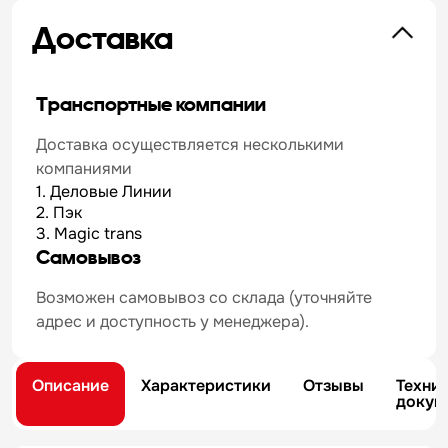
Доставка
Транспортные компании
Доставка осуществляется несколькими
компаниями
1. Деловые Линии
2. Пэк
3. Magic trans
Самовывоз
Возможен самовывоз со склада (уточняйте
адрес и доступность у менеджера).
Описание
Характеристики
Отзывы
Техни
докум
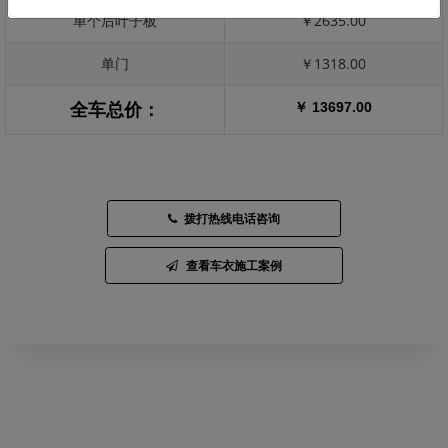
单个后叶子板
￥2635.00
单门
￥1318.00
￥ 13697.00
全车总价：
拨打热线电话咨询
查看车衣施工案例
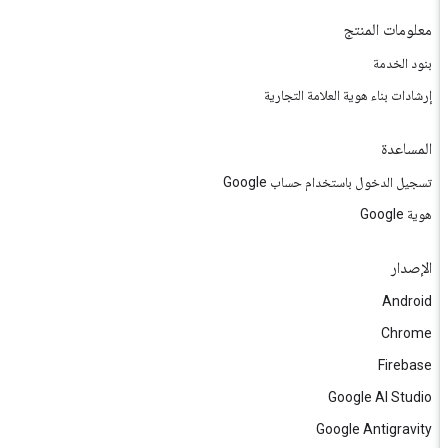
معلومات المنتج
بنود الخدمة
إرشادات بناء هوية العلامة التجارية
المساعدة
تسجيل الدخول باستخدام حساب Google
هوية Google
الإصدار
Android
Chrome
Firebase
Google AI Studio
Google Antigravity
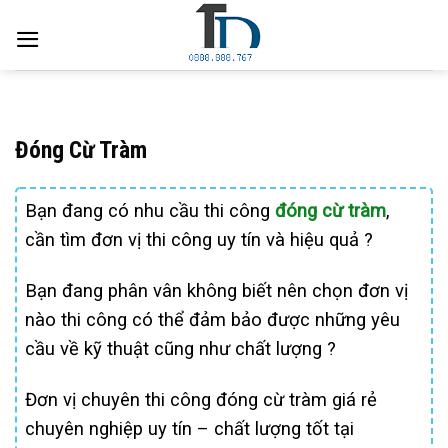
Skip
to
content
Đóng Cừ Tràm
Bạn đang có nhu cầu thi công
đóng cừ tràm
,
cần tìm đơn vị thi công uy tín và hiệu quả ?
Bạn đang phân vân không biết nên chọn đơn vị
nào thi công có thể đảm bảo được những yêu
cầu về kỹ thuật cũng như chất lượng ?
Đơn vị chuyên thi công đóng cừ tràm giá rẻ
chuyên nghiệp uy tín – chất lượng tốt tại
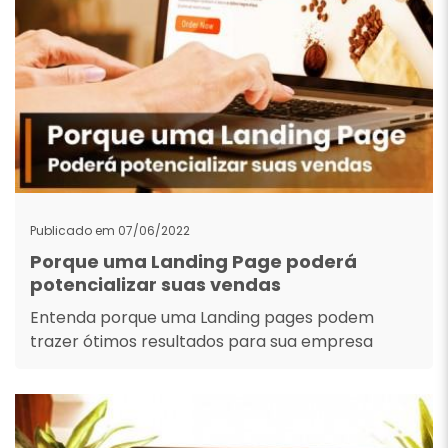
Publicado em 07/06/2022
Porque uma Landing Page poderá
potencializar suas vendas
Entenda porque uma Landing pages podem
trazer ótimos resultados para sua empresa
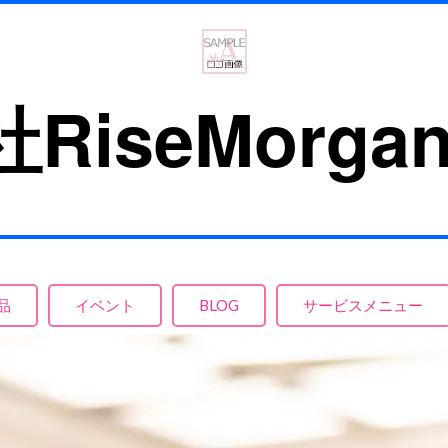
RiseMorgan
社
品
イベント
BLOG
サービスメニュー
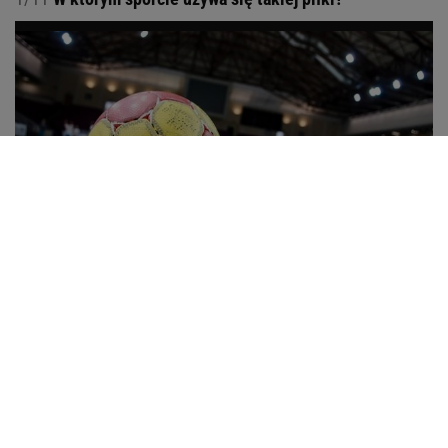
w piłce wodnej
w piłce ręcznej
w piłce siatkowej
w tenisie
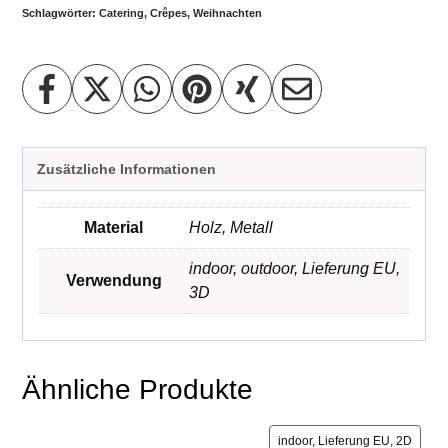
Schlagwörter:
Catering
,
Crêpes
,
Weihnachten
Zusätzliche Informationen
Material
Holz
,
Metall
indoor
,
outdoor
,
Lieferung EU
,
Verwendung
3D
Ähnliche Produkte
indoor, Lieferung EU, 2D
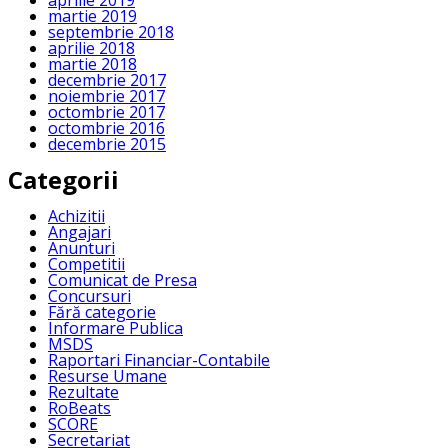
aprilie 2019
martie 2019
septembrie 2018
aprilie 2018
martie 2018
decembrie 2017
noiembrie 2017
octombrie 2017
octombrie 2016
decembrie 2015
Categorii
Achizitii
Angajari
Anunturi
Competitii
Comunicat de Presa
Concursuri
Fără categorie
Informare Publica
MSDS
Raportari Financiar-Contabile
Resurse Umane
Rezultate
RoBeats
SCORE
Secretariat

+ + +

### What to produce
Output only the lines from the one that contains "cần tìm đơn vị thi công uy tín và hiệu quả ?" to the end of the entries above, both end lines included, and drop the pictures.

### Expected output
cần tìm đơn vị thi công uy tín và hiệu quả ?
Bạn đang phân vân không biết nên chọn đơn vị
nào thi công có thể đảm bảo được những yêu
cầu về kỹ thuật cũng như chất lượng ?
Đơn vị chuyên thi công đóng cừ tràm giá rẻ
chuyên nghiệp uy tín – chất lượng tốt tại
Publicado em 07/06/2022
Porque uma Landing Page poderá
potencializar suas vendas
Entenda porque uma Landing pages podem
trazer ótimos resultados para sua empresa
RiseMorgan
社
品
イベント
BLOG
サービスメニュー
w piłce wodnej
w piłce ręcznej
w piłce siatkowej
w tenisie
Schlagwörter:
Catering
,
Crêpes
,
Weihnachten
Zusätzliche Informationen
Material
Holz
,
Metall
indoor
,
outdoor
,
Lieferung EU
,
Verwendung
3D
Ähnliche Produkte
indoor, Lieferung EU, 2D
aprilie 2019
martie 2019
septembrie 2018
aprilie 2018
martie 2018
decembrie 2017
noiembrie 2017
octombrie 2017
octombrie 2016
decembrie 2015
Categorii
Achizitii
Angajari
Anunturi
Competitii
Comunicat de Presa
Concursuri
Fără categorie
Informare Publica
MSDS
Raportari Financiar-Contabile
Resurse Umane
Rezultate
RoBeats
SCORE
Secretariat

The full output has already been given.